Records:
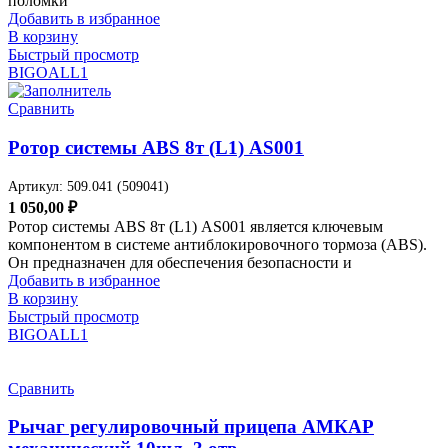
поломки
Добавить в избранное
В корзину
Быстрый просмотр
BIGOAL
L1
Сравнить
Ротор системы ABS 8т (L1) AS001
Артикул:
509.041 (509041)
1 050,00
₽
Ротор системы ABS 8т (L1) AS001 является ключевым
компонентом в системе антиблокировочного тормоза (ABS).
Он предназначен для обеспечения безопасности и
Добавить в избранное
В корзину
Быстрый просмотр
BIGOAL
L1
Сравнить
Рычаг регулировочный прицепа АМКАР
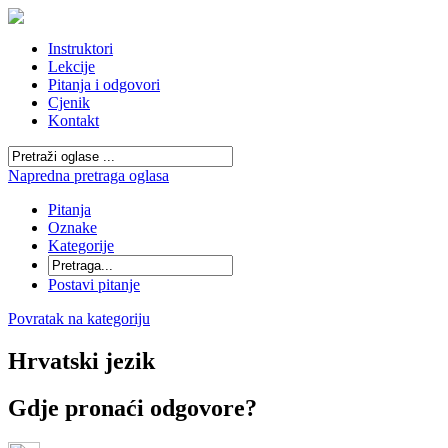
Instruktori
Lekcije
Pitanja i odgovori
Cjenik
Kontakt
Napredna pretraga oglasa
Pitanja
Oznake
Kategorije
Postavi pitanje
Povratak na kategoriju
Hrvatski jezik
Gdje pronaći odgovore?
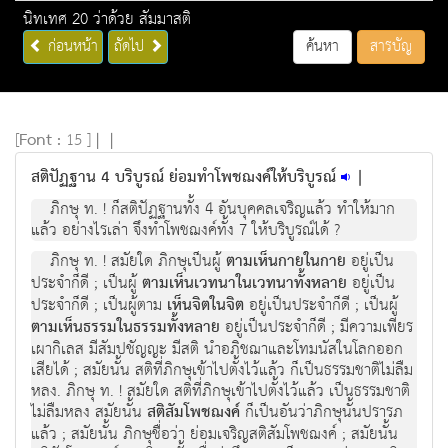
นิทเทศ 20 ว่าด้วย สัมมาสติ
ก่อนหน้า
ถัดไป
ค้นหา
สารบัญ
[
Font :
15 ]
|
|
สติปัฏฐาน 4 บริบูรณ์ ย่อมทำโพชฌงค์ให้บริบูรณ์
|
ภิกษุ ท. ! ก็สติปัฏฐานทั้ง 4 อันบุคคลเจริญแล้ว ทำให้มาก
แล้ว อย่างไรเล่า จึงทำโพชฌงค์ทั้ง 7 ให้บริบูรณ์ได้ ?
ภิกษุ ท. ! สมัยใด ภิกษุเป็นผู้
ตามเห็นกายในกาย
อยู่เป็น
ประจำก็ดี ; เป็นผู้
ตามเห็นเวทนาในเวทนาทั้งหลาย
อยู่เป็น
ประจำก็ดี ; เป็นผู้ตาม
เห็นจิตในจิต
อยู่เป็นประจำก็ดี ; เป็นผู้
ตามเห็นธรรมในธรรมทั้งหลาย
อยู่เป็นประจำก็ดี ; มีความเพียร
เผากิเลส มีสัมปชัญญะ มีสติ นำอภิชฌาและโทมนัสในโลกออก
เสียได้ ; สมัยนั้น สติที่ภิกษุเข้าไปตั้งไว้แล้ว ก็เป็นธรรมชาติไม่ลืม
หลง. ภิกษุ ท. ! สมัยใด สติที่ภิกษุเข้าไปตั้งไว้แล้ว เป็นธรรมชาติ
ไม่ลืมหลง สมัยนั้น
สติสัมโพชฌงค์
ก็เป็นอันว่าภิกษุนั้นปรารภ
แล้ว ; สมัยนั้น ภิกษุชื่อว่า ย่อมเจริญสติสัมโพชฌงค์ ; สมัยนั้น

Required work:
Output the data above exactly, beginning at its first line and ending with the line that holds "ตามเห็นธรรมในธรรมทั้งหลาย". Leave out the pictures and add nothing.

Solution for this task:
поломки
Добавить в избранное
В корзину
Быстрый просмотр
BIGOAL
L1
Сравнить
Ротор системы ABS 8т (L1) AS001
Артикул:
509.041 (509041)
1 050,00
₽
Ротор системы ABS 8т (L1) AS001 является ключевым
компонентом в системе антиблокировочного тормоза (ABS).
Он предназначен для обеспечения безопасности и
Добавить в избранное
В корзину
Быстрый просмотр
BIGOAL
L1
Сравнить
Рычаг регулировочный прицепа АМКАР
Instruktori
Lekcije
Pitanja i odgovori
Cjenik
Kontakt
Napredna pretraga oglasa
Pitanja
Oznake
Kategorije
Postavi pitanje
Povratak na kategoriju
Hrvatski jezik
Gdje pronaći odgovore?
นิทเทศ 20 ว่าด้วย สัมมาสติ
ก่อนหน้า
ถัดไป
ค้นหา
สารบัญ
[
Font :
15 ]
|
|
สติปัฏฐาน 4 บริบูรณ์ ย่อมทำโพชฌงค์ให้บริบูรณ์
|
ภิกษุ ท. ! ก็สติปัฏฐานทั้ง 4 อันบุคคลเจริญแล้ว ทำให้มาก
แล้ว อย่างไรเล่า จึงทำโพชฌงค์ทั้ง 7 ให้บริบูรณ์ได้ ?
ภิกษุ ท. ! สมัยใด ภิกษุเป็นผู้
ตามเห็นกายในกาย
อยู่เป็น
ประจำก็ดี ; เป็นผู้
ตามเห็นเวทนาในเวทนาทั้งหลาย
อยู่เป็น
ประจำก็ดี ; เป็นผู้ตาม
เห็นจิตในจิต
อยู่เป็นประจำก็ดี ; เป็นผู้
ตามเห็นธรรมในธรรมทั้งหลาย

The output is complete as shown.